Romani, l’esaltazione della dignitas
Semplicità, sobrietà, dignità: sono le caratteristiche del civis romanus togatus. La toga è l’elemento per eccellenza del cittadino romano. Indossarla direttamente sul corpo nudo sta a testimoniare una condotta di vita spartana e degna. Larga due metri lunga circa sei, la toga è concepita per essere avvolta abbondantemente attorno alla persona, coprendo il braccio sinistro e lasciando libero il destro. Abito dei senatori e degli oratori, il drappeggio e le pieghe della toga sono attentamente studiati e preparati perché sono espressione di uno stile individuale. Esistono vari tipi di toga: la pura o virilis è la toga classica, di lana grezza o liscia. La toga candida è indossata dagli aspiranti a cariche senatoriali (da qui la parola candidati) ed è bianchissima. La praetexta, bianca e orlata di porpora, è indossata dai sacerdoti e dai magistrati. La toga picta, in porpora e riccamente decorata in oro, viene concessa a consoli e capitani vittoriosi. Il laticlavio, guarnito da due strisce di porpora parallele, è indossato da senatori e cavalieri.
In casa l’abbigliamento è semplice e identico per uomini e donne. Consiste in una tunica semplice chiamata indumenta, stretta in vita da una cintura. Poi ci sono le brache, vere e proprie comodità importate dai barbari dell’Europa del Nord e dall’Oriente. I Romani le vedono per la prima volta durante le guerre galliche, scoprendo quanto siano pratiche per cavalcare e combattere, cominciano a indossarle sempre più di frequente. Alla fine del I secolo d.C. le brache sono usate da tutti i soldati romani.

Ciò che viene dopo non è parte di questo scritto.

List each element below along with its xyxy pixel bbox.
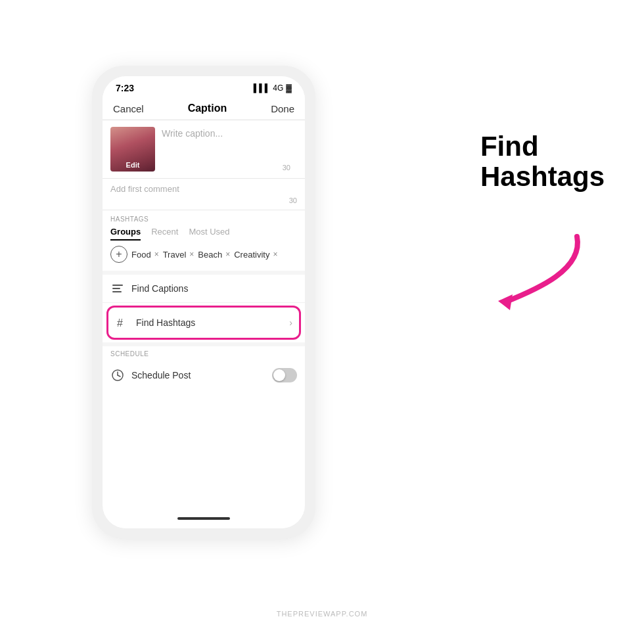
hashtag-icon: # [115,315,129,330]
tag-travel: Travel × [163,250,195,260]
photo-edit-label[interactable]: Edit [126,161,140,169]
tab-most-used[interactable]: Most Used [189,227,229,241]
schedule-post-item: Schedule Post [110,361,297,389]
schedule-section: SCHEDULE Schedule Post [103,342,305,392]
tag-beach-label[interactable]: Beach [198,250,222,260]
phone-shell: 7:23 ▌▌▌ 4G ▓ Cancel Caption Done Edit [92,66,315,539]
tag-beach-remove[interactable]: × [225,250,230,259]
find-captions-item[interactable]: Find Captions [103,275,305,303]
hashtags-section-label: HASHTAGS [110,216,297,223]
cancel-button[interactable]: Cancel [113,103,144,114]
tag-travel-label[interactable]: Travel [163,250,187,260]
tab-recent[interactable]: Recent [151,227,178,241]
tag-food: Food × [131,250,159,260]
add-tag-button[interactable]: + [110,246,127,263]
home-bar [177,517,230,520]
network-label: 4G [273,83,283,93]
phone-inner: 7:23 ▌▌▌ 4G ▓ Cancel Caption Done Edit [103,76,305,528]
first-comment-placeholder[interactable]: Add first comment [110,184,297,194]
tag-travel-remove[interactable]: × [189,250,194,259]
battery-icon: ▓ [286,83,292,93]
schedule-toggle[interactable] [272,368,297,382]
caption-placeholder[interactable]: Write caption... [162,127,290,139]
svg-line-6 [118,375,120,377]
status-time: 7:23 [116,83,134,93]
find-hashtags-chevron: › [289,317,292,328]
caption-input-area: Write caption... 30 [155,127,297,172]
svg-text:#: # [117,317,123,328]
caption-area: Edit Write caption... 30 [103,120,305,179]
pink-arrow-svg [485,230,590,315]
arrow-container [485,230,590,318]
right-content: FindHashtags [480,131,605,205]
hashtag-tabs: Groups Recent Most Used [110,227,297,241]
svg-rect-1 [112,288,120,289]
status-icons: ▌▌▌ 4G ▓ [254,83,292,93]
page-container: 7:23 ▌▌▌ 4G ▓ Cancel Caption Done Edit [0,0,644,644]
tag-beach: Beach × [198,250,230,260]
schedule-section-label: SCHEDULE [110,350,297,357]
photo-thumbnail[interactable]: Edit [110,127,155,172]
find-hashtags-title: FindHashtags [480,131,605,192]
first-comment-count: 30 [110,196,297,204]
tag-chips: + Food × Travel × Beach × Creativity [110,246,297,268]
signal-icon: ▌▌▌ [254,83,271,93]
nav-bar: Cancel Caption Done [103,97,305,120]
done-button[interactable]: Done [271,103,294,114]
find-captions-label: Find Captions [131,283,188,294]
hashtags-section: HASHTAGS Groups Recent Most Used + Food … [103,210,305,271]
tag-food-remove[interactable]: × [154,250,159,259]
nav-title: Caption [188,103,227,114]
svg-marker-7 [498,294,513,310]
toggle-knob [273,369,285,381]
clock-icon [110,368,125,382]
tab-groups[interactable]: Groups [110,227,141,241]
svg-rect-2 [112,291,122,292]
find-hashtags-item[interactable]: # Find Hashtags › [106,306,301,340]
find-captions-icon [110,281,125,296]
tag-creativity-label[interactable]: Creativity [234,250,269,260]
svg-rect-0 [112,285,123,286]
menu-section: Find Captions # Find Hashtags › [103,271,305,342]
home-indicator [103,509,305,528]
tag-food-label[interactable]: Food [131,250,151,260]
status-bar: 7:23 ▌▌▌ 4G ▓ [103,76,305,97]
find-hashtags-label: Find Hashtags [136,317,289,328]
schedule-post-label: Schedule Post [131,370,272,380]
tag-creativity-remove[interactable]: × [273,250,277,259]
tag-creativity: Creativity × [234,250,277,260]
caption-count: 30 [162,164,290,172]
first-comment: Add first comment 30 [103,179,305,210]
footer: THEPREVIEWAPP.COM [277,610,368,618]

Le donne indossano direttamente sul corpo nudo una tunica in lino o in lana, ampia e con le maniche corte. In pubblico mettono anche una cintura, a meno che non siano in stato di gravidanza. I colori delle tuniche variano dal viola all’azzurro al giallo al verde. Fuori casa, sulla tunica, si sovrappone una stola lunga fino ai piedi e senza maniche fissata lungo le braccia da cammei e sostenuta in vita da fasce e cordoni. Sulla stola, la palla, mantello rettangolare che viene avvolto intorno al corpo come la toga maschile.
Solo dopo sposate, le donne possono acconciare e adornare i capelli. Così, mentre le ragazze li portano sciolti o annodati o fermati semplicemente con nastri, forcine, spilloni in osso, tartaruga e legno, le matrone non esitano a sperimentare ogni tipo di acconciatura immaginabile. Arricciano i capelli col ferro caldo, aumentano il volume della capigliatura con trecce e posticci, si sbizzarriscono in acconciature vistose spesso sostenute da complesse architetture in bambù o metallo che possono raggiungere anche i venti centimetri di altezza. Una moda che si diffonde soprattutto in età imperiale, periodo che vede diffondersi anche l’uso smodato dei cosmetici: il minio per tingere le labbra e ravvivare la carnagione, il belletto bianco, il nero e il blu per truccare il contorno degli occhi e le ciglia.
Stessa passione per i gioielli. Il contatto con l’Oriente fa conoscere il piacere dell’ornamento. In periodo imperiale gli orecchini, le collane, i braccialetti e gli anelli divengono una necessità imprescindibile sia per uomini che per le donne. Queste amano imprigionare i capelli in reticelle da cui pendono monili di ogni genere realizzati con metalli e pietre preziose.
Per quanto riguarda le calzature, troviamo le semplice solae trattenute da lacci, le caligae che coprono il tallone, usate fuori casa, i calcei, da indossare sotto la toga. I sandali sono invece una calzatura tipicamente femminile.